An Magic Archetype is a recurring deck or strategy with many possible variations.  Archetypes are defined when they have been prevalent in several tournaments and have showed results repeatedly, Top 8 or higher. They should also be an idea that is playable in many formats, rather than just a pile of cards that wins.
Archetypes are first defined when a rogue deck enters a tournament setting such as a PTQ. The deck places in the top 8, often top 4, and the list is put on the internet. People, seeing the high finish and the wacky deck design, will copy it. This is called netdecking. The deck establishes a name for itself, usually something funky, but it is not an archetype yet.
Next, people in other formats notice that the deck's unusual name and power level have really stirred things up. They decide to try the deck out in the format that they play, leading to multiple decks spread over different formats. The funny thing is, all these decks have the same name, roughly the same strategy, and often some of the same cards. Now, it has truly been transformed from a rogue deck to an archetype.

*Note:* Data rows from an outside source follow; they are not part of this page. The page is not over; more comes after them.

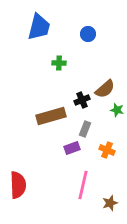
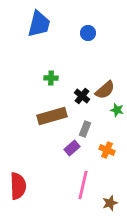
blue trapezoid: moved 3 px up
blue circle: moved 1 px up
green cross: moved 8 px left, 15 px down
brown semicircle: moved 1 px down
black cross: moved 4 px up; rotated 28 degrees counterclockwise
brown rectangle: moved 1 px right
purple rectangle: rotated 21 degrees counterclockwise
red semicircle: moved 1 px down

- MUC — Fatties with backup
Considered one of the strongest control-oriented archetypes, this type of deck abuses counterspells and card draw to make sure that opponent's threats never stick. It plays its own threat, usually a very large creature, such as Leviathan that it can use to bash face to end the game. Decks that fall into this archetype are Next-Level Blue, Previous-Level Blue, and Stasis.

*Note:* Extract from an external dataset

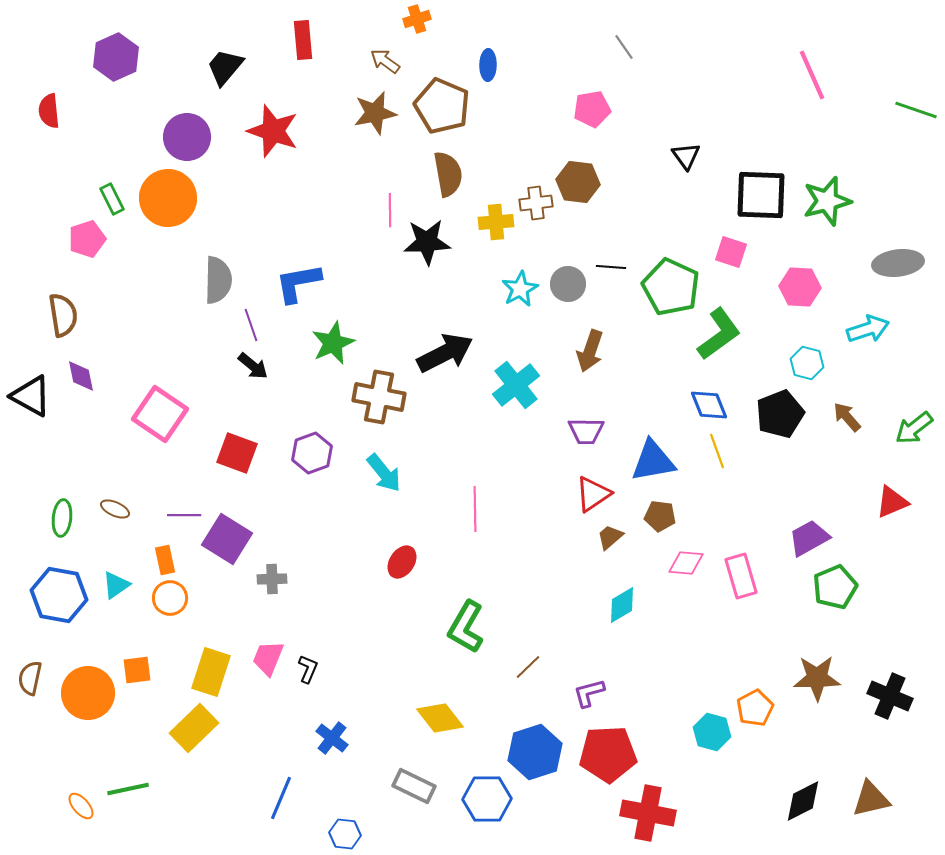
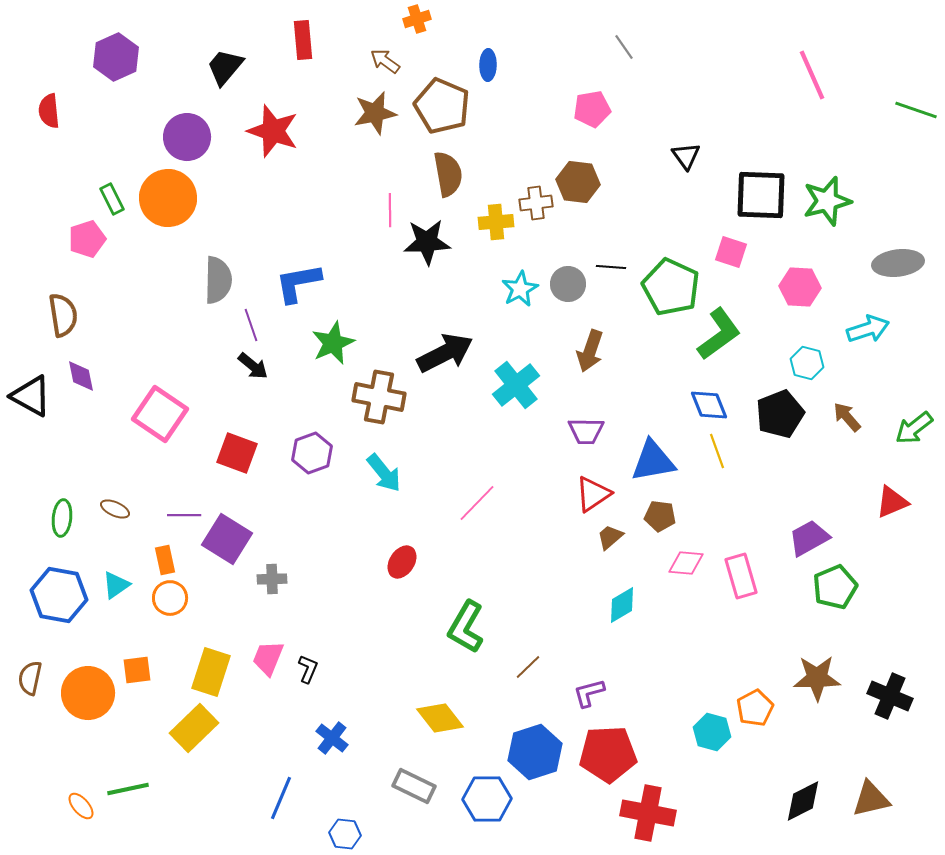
pink line at (475, 509): moved 2 px right, 6 px up; rotated 45 degrees clockwise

- Aggro-Control — Weenies with backup
Also known as Fish, this deck uses control as a backup to prevent its opponent from progressing while hitting with little creatures, White weenie style. Main strategies include mana denial, Standstill and Mystic Remora type effects, removal, and bounce.
- Land Destruction — Mana Denial
Land destruction hits the opponent at its weak point — mana. Almost no deck can function without a stable mana base, and by destroying lands and artifact mana, this kind of deck wrecks the opponent's ability to even play spells. Answers require mana, and mana usually requires lands. Solution: Hit those lands. Usually Green, White, or Black based, but Red works as well.

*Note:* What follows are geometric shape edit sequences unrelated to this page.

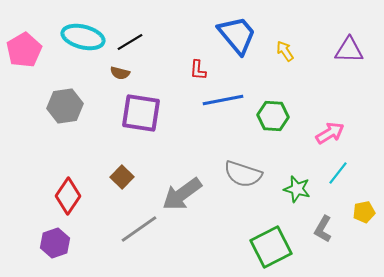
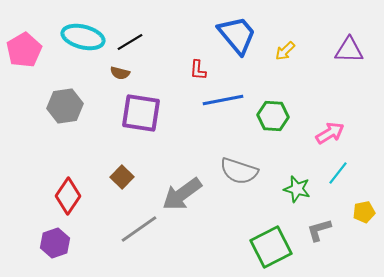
yellow arrow: rotated 100 degrees counterclockwise
gray semicircle: moved 4 px left, 3 px up
gray L-shape: moved 4 px left, 1 px down; rotated 44 degrees clockwise
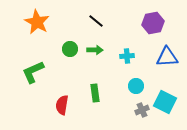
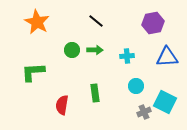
green circle: moved 2 px right, 1 px down
green L-shape: rotated 20 degrees clockwise
gray cross: moved 2 px right, 2 px down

- Discard — They can't play spells they don't have
Discard makes sure its opponent never takes control of the game by devastating his or her hand, and then keeping it that way. Discard control decks are often Black, with Blue or Green for backup. It kills with a combination of enchantments like Megrim, artifacts like The Rack, and creatures like Hypnotic Specter. Once this deck has control of the game, there is almost no comeback.
- Sligh — Hit 'em hard and fast
Full of lots of large, undercosted creatures and burn spells, sligh looks to win by sheer overwhelming beatdown at an unbearable pace. This falls under the category of tempo based decks, but only to an extent. This deck is hellbent on killing as fast as possible without using combos or expensive spells, and is seen in many different formats under many different names.
- Red-Deck Wins — Burn and beat to victory
Based almost purely on burn, this deck looks to win fast and big, by keeping threats on the board and backing them up with direct damage. Easily confused with typical sligh, RDW keeps spells like Lighting Bolt at the front line, so its powerful dudes can connect uncontested. It is named Red Deck Wins because it is fast and furious; and most notably, red.
- Storm — Play lots of spells, then finish 'em
This archetype is for a deck that wins by playing a lot of spells, to increase Storm count, and then finish with a powerful Storm effect such as Tendrils of Agony, Grapeshot, Empty the Warrens, or Brain Freeze. These decks can contain infinite combos, but are generally only worried about reaching a set goal where the spell will be lethal.
- "Infinite" Combo — Play all the combo pieces, and win
This name of this archetype is a misnomer, as there is rarely an "infinite" loop in Magic, such loops end in a tie. Instead, these decks are often made of a few combo pieces, that will guarantee either a win or the time to do so. In addition, these decks often include tutors, card draw, and enough removal to ensure that it will stay in the game long enough to combo off, and win. These decks tend to be slower, but when control elements are added, they can do very well. Examples are the Bomberman combo, and the Reveillark Combo deck.
- Reid Duke. (June 1, 2015.) "The Metagame", Daily MTG, magicthegathering.com, Wizards of the Coast.
- Jeff Cunningham. (January 27, 2007.) "Aggro, Combo, and Control", Daily MTG, magicthegathering.com, Wizards of the Coast.
- Zac Hill. (August 10, 2012.) "Ah Yes. Very Standard.", Daily MTG, magicthegathering.com, Wizards of the Coast.